A fact sheet showing these findings is available on www.ca.audubon.org.

Audubon California has identified 145 Important Bird Areas within the state that provide more than 10 million acres of essential habitat for breeding, wintering and migrating birds. Part of an international process, these sites were nominated by local experts and selected according to rigid criteria.

Monahan and his colleagues identified 25 sensitive bird species that are present at these sites and analyzed their prospects using future climate models. Their results show that 16 of 25 of these species will persist at these sites through the year 2100. Moreover, 89 of the 145 sites will enable 50 percent or more of their sensitive species to persist. Researchers found that California’s most resilient areas are located in coastal regions and the Central Valley.

This is good news for birds such as the Northern Harrier, Golden Eagle, Peregrine Falcon, California Clapper Rail and a many other noteworthy birds that among California’s most sensitive species.
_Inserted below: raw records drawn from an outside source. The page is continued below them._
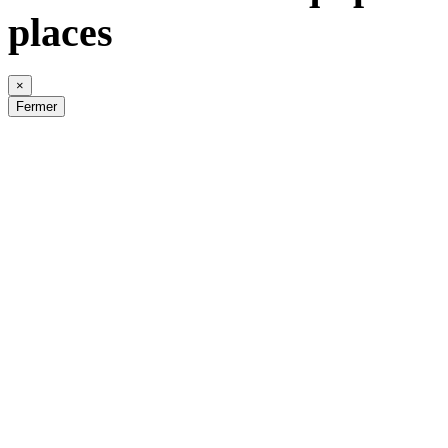
places
×
Fermer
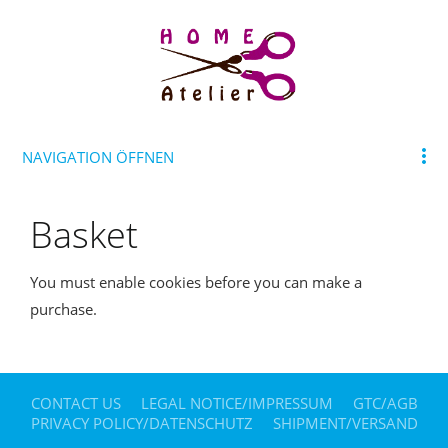
NAVIGATION ÖFFNEN
Basket
You must enable cookies before you can make a
purchase.
CONTACT US
LEGAL NOTICE/IMPRESSUM
GTC/AGB
PRIVACY POLICY/DATENSCHUTZ
SHIPMENT/VERSAND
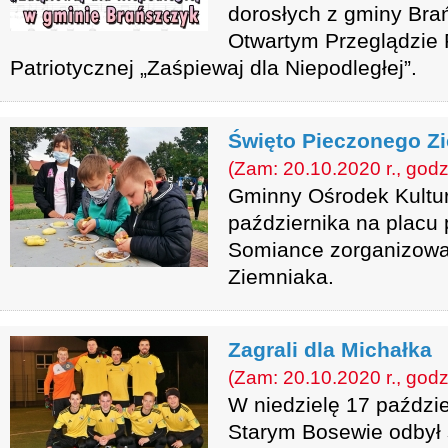
dorosłych z gminy Bra
Otwartym Przeglądzie P
Patriotycznej „Zaśpiewaj dla Niepodległej”.
Święto Pieczonego Z
(Zam: 20.10.2020 r., godz
Gminny Ośrodek Kultu
października na placu
Somiance zorganizowa
Ziemniaka.
Zagrali dla Michałka
(Zam: 20.10.2020 r., godz
W niedzielę 17 paździe
Starym Bosewie odbył 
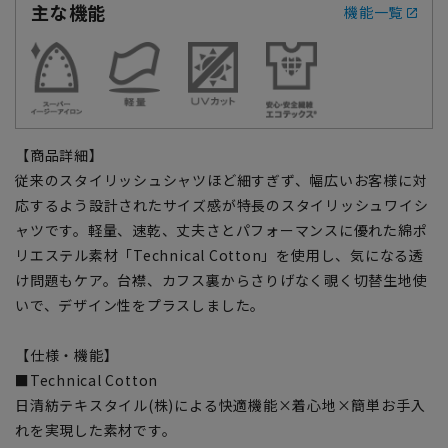
主な機能
機能一覧
【商品詳細】
従来のスタイリッシュシャツほど細すぎず、幅広いお客様に対
応するよう設計されたサイズ感が特長のスタイリッシュワイシ
ャツです。軽量、速乾、丈夫さとパフォーマンスに優れた綿ポ
リエステル素材「Technical Cotton」を使用し、気になる透
け問題もケア。台襟、カフス裏からさりげなく覗く切替生地使
いで、デザイン性をプラスしました。
【仕様・機能】
■Technical Cotton
日清紡テキスタイル(株)による快適機能×着心地×簡単お手入
れを実現した素材です。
“We already knew that these sites were important to protect because they provided critical habitat for some of California’s most sensitive bird species,” said Andrea Jones, Audubon California’s Important Bird Areas program director. “Learning that they will also provide refuge for birds during the next 90 years of climate change only increases their conservation value.”

[Source: Audubon California press release]

Indian Ministry of Environment and Forests Announced Formation of National Forestry Information Network

“On 1oth January, 2010, a special meeting of the Minister with over 100 Indian Forest Service Officers with PhD degrees in forestry science was convened. A number of decisions related to upgrading the scientific capabilities of India’s forestry establishment were taken at this meeting. These included the institution of the following:

National Forestry Information Network:  A network is being established with a robust foundation using remote sensing, GIS and MIS.  All land based forestry interventions will be geo-mapped and monitored on a time scale, and will be put in the public domain. The process is being guided by a core group of forestry professionals.”

[Source: PIB press release]

Experts Urge Middle East Governments to Revise Water Policies

…from IRIN News

“Governments in the Middle East must put aside political differences, rethink water management and revise strategy and policy in using water otherwise the region will face a dire future, scientists have warned at an international conference in Jordan.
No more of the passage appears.